On Monday, the Internet giant announced that it's shuttering Google+, its little-used social network, alongside news that a bug had exposed the information of about 500,000 users. In a blog post, Google VP of engineering Ben Smith wrote that the bug was discovered in March, and quickly patched, as part of an audit of third-party apps that tapped into Google+'s API. The bug exposed information marked private by users, but Smith wrote that Google found no evidence the security flaw was abused.
"Given these challenges and the very low usage of the consumer version of Google+, we decided to sunset the consumer version of Google+," he wrote.
Case closed, right? It may not be quite that simple, according to some privacy experts.
Gabriela Zanfir-Fortuna, Policy Counsel for the Future of Privacy Forum and an EU data protection law expert, said that based on the preliminary information, Alphabet likely won't be subject to any EU penalties because the breach was apparently discovered and patched before GDPR took effect in May, but that authorities are looking into the incident.

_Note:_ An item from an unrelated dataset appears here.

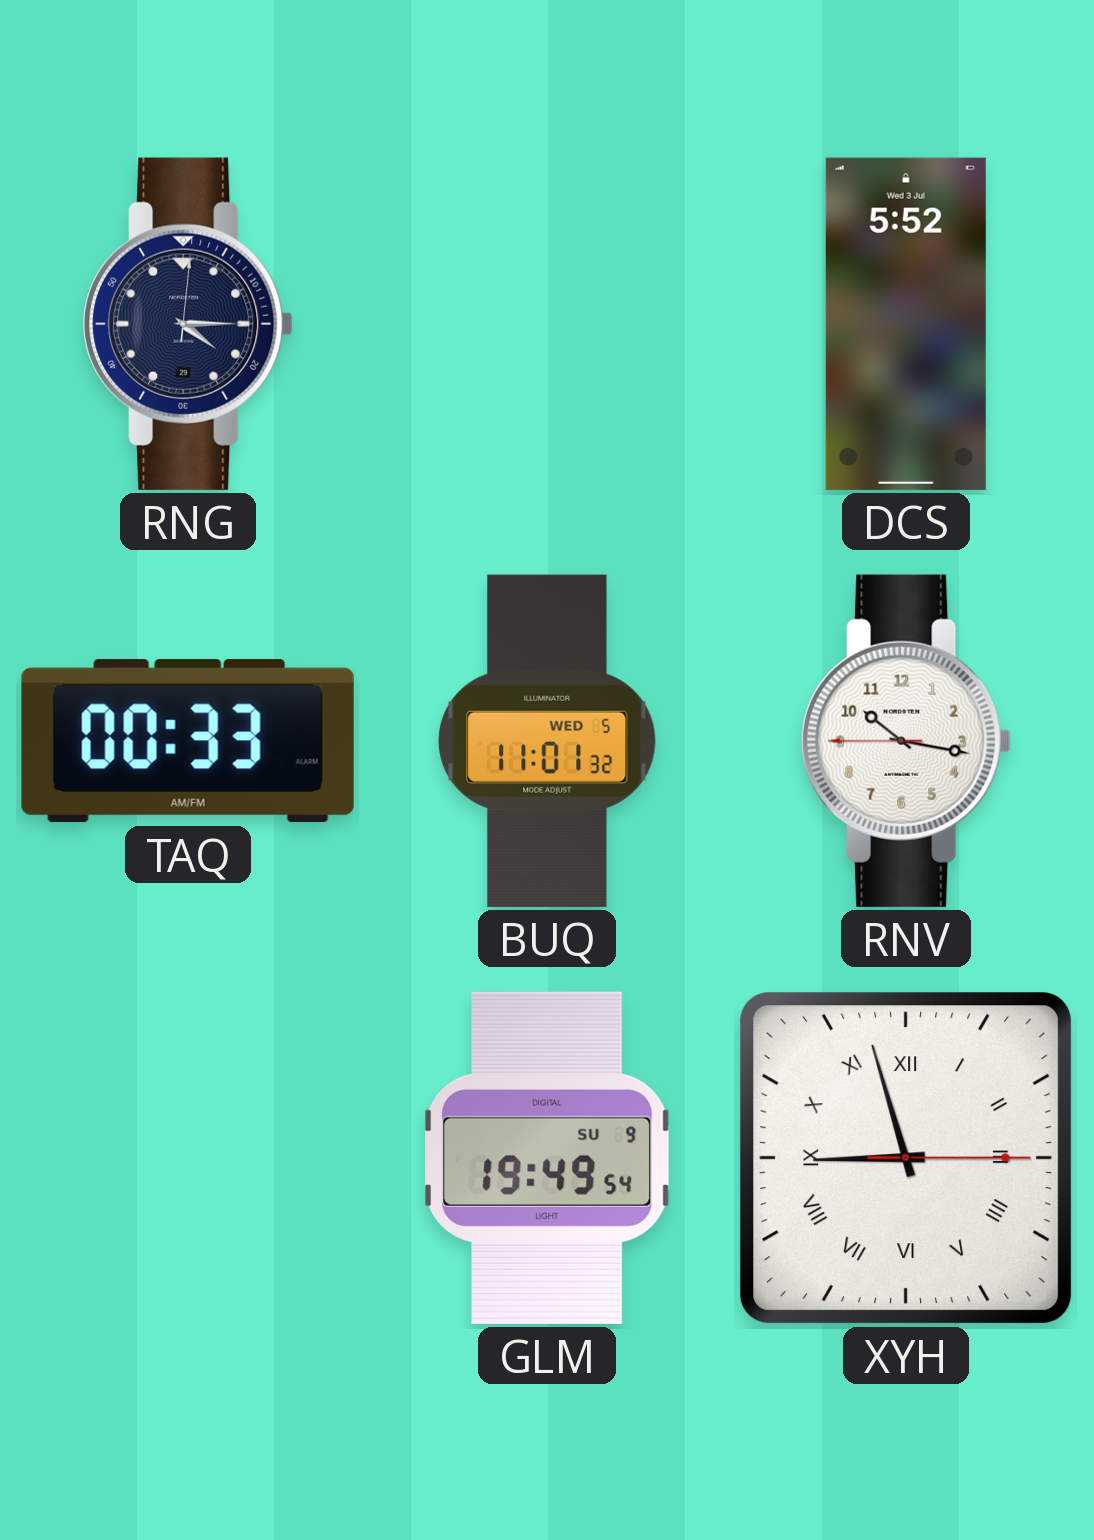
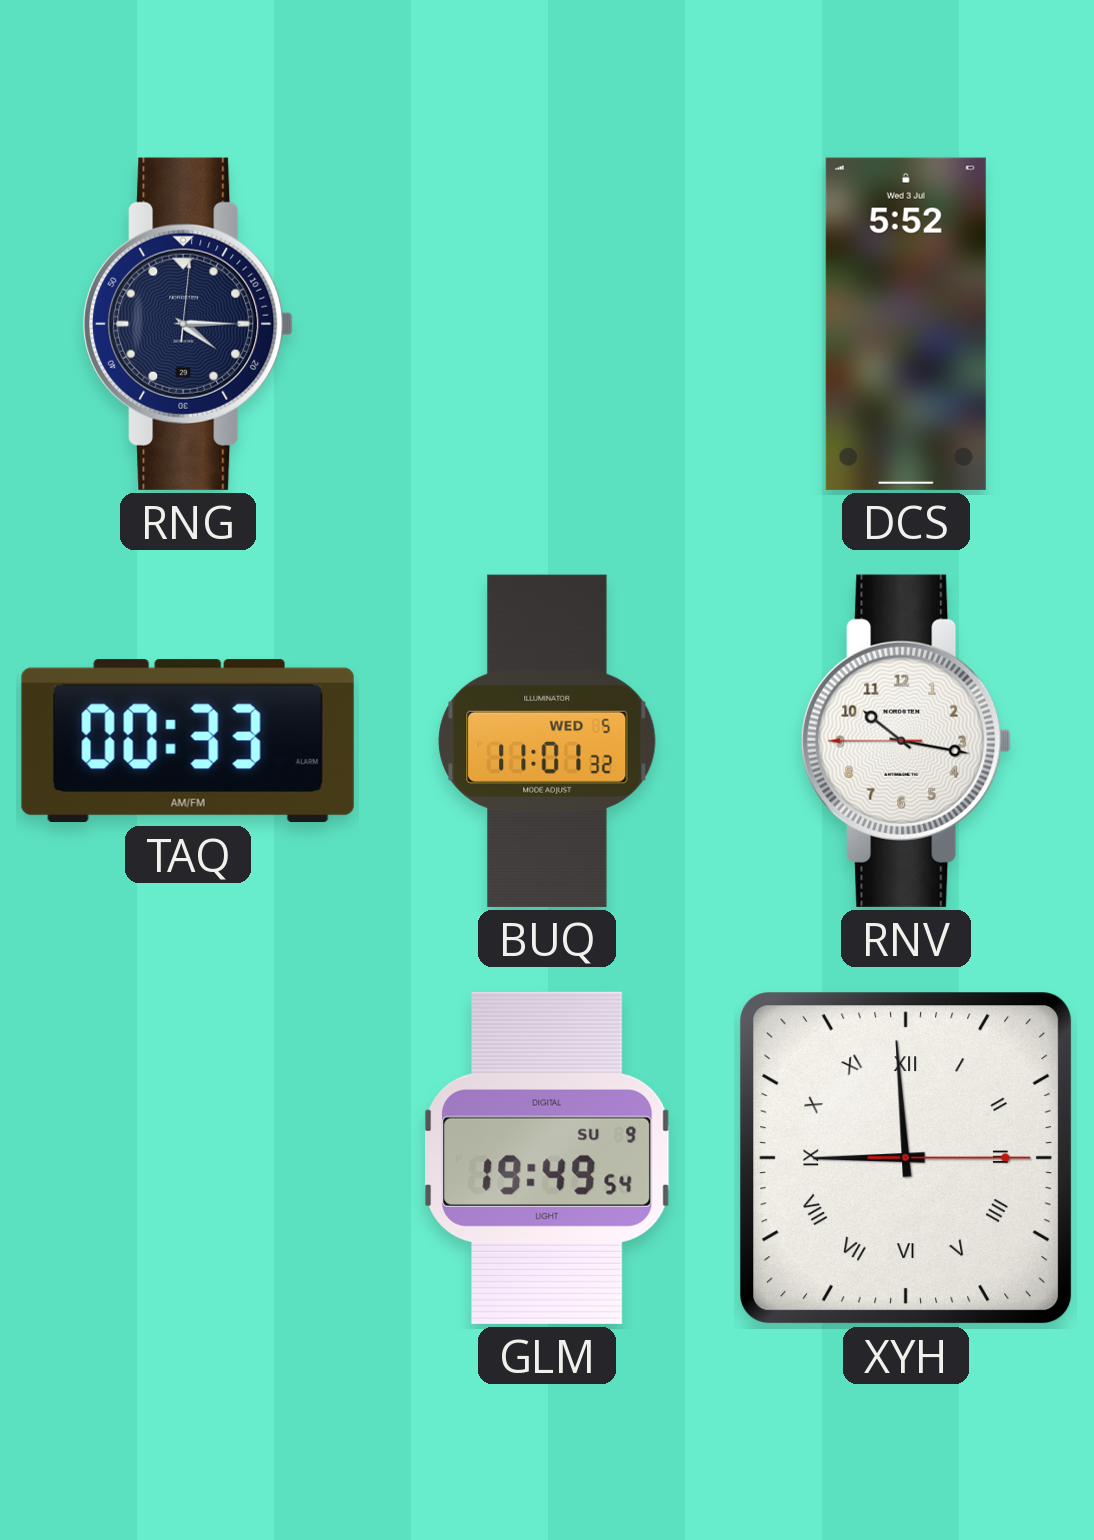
XYH: 8:57 -> 8:59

"The position of the European authorities is that under the GDPR not all security incidents are personal data breaches, so an analysis of all elements of the incident is always needed and the result depends case by case," she added. "The Data Protection Commissioner of Ireland already announced today that they are requesting more information from Google to establish the facts and see if any further action is needed," she said.
In the U.S., the landscape of privacy laws is a bit more complicated. "Our data breach notification laws go state-by-state, but generally follow the same pattern," added Everett Monroe, an attorney with Hanson Bridgett. "The categories you need to notify [consumers] for are relatively limited and deal with things like financial and health care information."
Privacy laws are changing, however, with states such as California preparing to enact more sweeping GDPR-esque consumer privacy rules and a national law under discussion. Last month, executives from Alphabet, Twitter (TWTR) , Amazon (AMZN) Apple (AAPL) and others joined lawmakers on Capitol Hill to discuss what a federal consumer privacy law should look like. And the Google+ incident could cast an unflattering light on the Internet and search giant.
Even if Alphabet isn't subject to any penalties from the Google+ incident, it might mean heightened scrutiny of Alphabet and its many popular products: Gmail, G Suite, Google Maps, and of course its search engine. Despite the ubiquity of Google's products, the company has escaped much of the criticism that's bogged down Facebook (FB) -- in part because many consumers simply aren't aware how its services are interlinked, noted Calli Schroeder of Lewis Bess Williams & Weese.
"I think at the very least, it should invite some consideration of Google's reach," said Schroeder. "It's possible that it's partly Google spreading itself too thin and not having the resources to keep up with privacy requirements."